Liberal likewise has many entrepreneurships through Network Kansas, SCDC and Seward County Community College.

“We have those components that make us an ideal candidate for the next step in joining that ecosystem,” Svaty said.

KLC and Kauffman Foundation leaders spent more than a year and a half evaluating communities before reaching their decision.

“We had to do multiple interviews throughout the process just to see if we were going to be the right fit,” Svaty said. “We are the first community through it. What they’re doing along with this is they have a scribe who’s recording everything, all those conversations, all those experiences.”

Svaty said goals for the work being done in Liberal and Seward County is to find successes and things that work better than others and replicate them in other communities in the Midwest.

“They’re trying to capture all of this so they can turn around and use this case study as an example of this how it worked in Liberal and Seward County,” he said. “This is how we can use this other places.”

With the Flagship Event just days away, Svaty said it is unknown what action projects will be developed locally.

“That will be developed by those participants after the leadership component, but it really is all about that entrepreneurship experience,” he said. “How can we streamline the process so that people who want to start a business or bring their business here? It’s easier. It’s more convenient, and they can go from an idea to the launch in a quicker time and with more resources available to them.”

Svaty said he is thrilled for Liberal and Seward County to have this opportunity.

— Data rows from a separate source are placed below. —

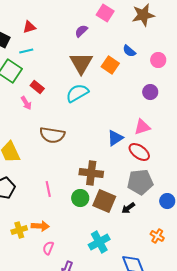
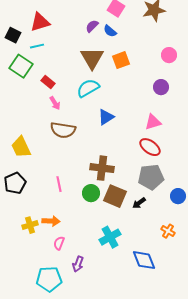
red triangle: (29, 27) -> (40, 22), size x1.5
blue semicircle: (129, 51) -> (110, 31), moved
orange square: (110, 65) -> (121, 60), turned 36
pink arrow: (26, 103) -> (55, 103), moved
blue triangle: (115, 138) -> (106, 117), moved

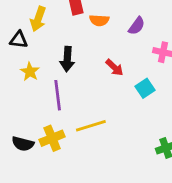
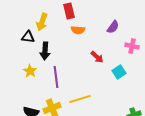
orange semicircle: (99, 20) -> (78, 30), moved
black arrow: (67, 59) -> (45, 51), moved
yellow star: (30, 72) -> (30, 71), moved

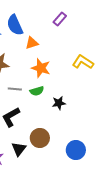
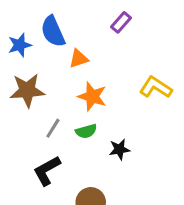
gray line: (15, 89) -> (53, 128), turned -64

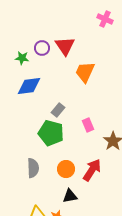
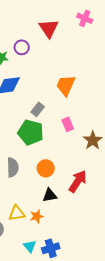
red triangle: (65, 46) -> (49, 28), moved
orange trapezoid: (85, 72) -> (66, 85), moved
red arrow: (92, 170) -> (78, 181), moved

“It’s always fun to be the first one to go through this,” he said. “All too often, we look at other communities and think, ‘Wow, I wish we had something like that, or I wish we could get to see or do what they’re doing?’ This is one of those opportunities where we’re setting that benchmark again. We are the first community. We’ll set the stage for all of Kansas and all of the Heartland region. It’s always fun to be the ones to set that tone.”

Overall, Svaty said he wants to identify and empower more people with leadership skills.

“The school district, the city and a lot of other organizations have sent a lot of people through the Kansas Leadership Center in the program, and the more people we can get engaged in that and empowered by that, the more people we have involved in community projects and the more people we have engaged in the work we’re doing,” he said. “It is a big lift. It takes everyone to make sure the streets look good and to make sure we have a welcoming community. The more people we have trained in leadership capacity and empowered to do more for their community, the better.”